Making a case for a RoI
In this blog article, Simon Cornwell, co-founder of Vermilion Software, explains why asset managers should involve their vendor in the process of making their internal business case.
When Operations, Client Services or the IT department are driving forward a procurement process within an asset management firm, one three-letter acronym is almost certain to crop up early in the discussions: RoI. Actually proving that a certain Return on Investment will be derived from any system selection process is often, however, rather difficult to ascertain.
Asset managers always need to make the case internally for a new (or different) client reporting system, but they rarely have the actual data to substantiate their claims. Obtaining these metrics can be problematic for a number of reasons, not least of which is that the metrics need to be predictive to be of any real value. Does the reporting vendor, however, have enough insight into the client’s business and how it is run financially in order to assist in the process of building the business case – including the Return on Investment?

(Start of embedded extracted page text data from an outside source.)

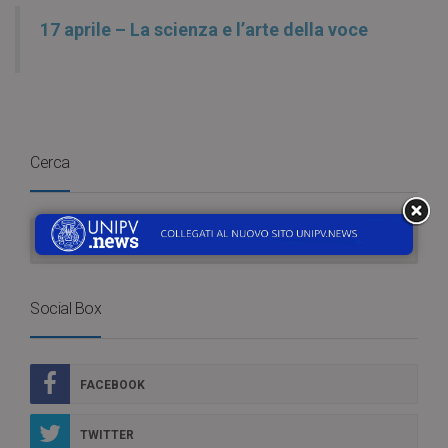
17 aprile – La scienza e l’arte della voce
Cerca
Social Box
FACEBOOK
TWITTER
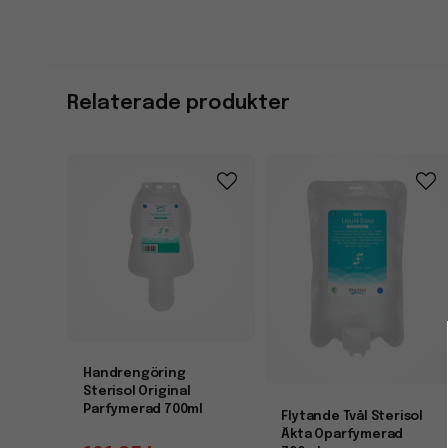
Relaterade produkter
Handrengöring
Sterisol Original
Parfymerad 700ml
Flytande Tvål Sterisol
Äkta Oparfymerad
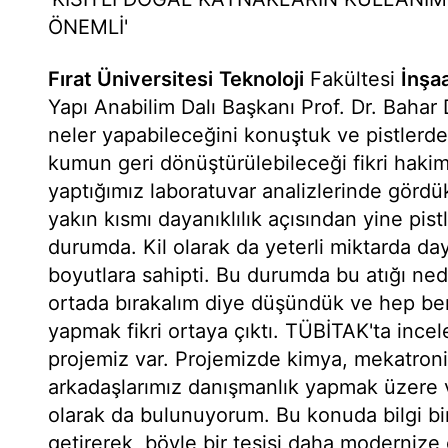
ÖNEMLİ'
Fırat Üniversitesi
Teknoloji
Fakültesi
İnşa
Yapı Anabilim Dalı Başkanı Prof. Dr. Bahar 
neler yapabileceğini konuştuk ve pistlerde
kumun geri dönüştürülebileceği fikri haki
yaptığımız laboratuvar analizlerinde görd
yakın kısmı dayanıklılık açısından yine pist
durumda. Kil olarak da yeterli miktarda day
boyutlara sahipti. Bu durumda bu atığı nede
ortada bırakalım diye düşündük ve hep be
yapmak fikri ortaya çıktı. TÜBİTAK'ta ince
projemiz var. Projemizde kimya, mekatroni
arkadaşlarımız danışmanlık yapmak üzere 
olarak da bulunuyorum. Bu konuda bilgi bir
getirerek, böyle bir tesisi daha modernize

There are multiple issues associated with delivering a RoI for a software system. For a global asset manager, requirements might include a good understanding of:
- all the divisions of the business that will use the system and how the internal charge-backs work;
- the costs associated with ‘switching off’ the current reporting system and ‘switching on’ the new one;
- the staff costs. The vendor would need to understand the role of the current staff in the Source Operating Model (what they use now) and the Target Operating Model (what they will use). They also need to determine how easy it would be to ‘repurpose’ certain staff for more productive activities.
If you think you can trust your vendor to provide a reliable software system, why not trust them to help you make your business case? It will involve an investment in time and the sharing of some sensitive information, but the payback will involve a more accurate picture of the Target Operating Model and hopefully shorten your procurement process.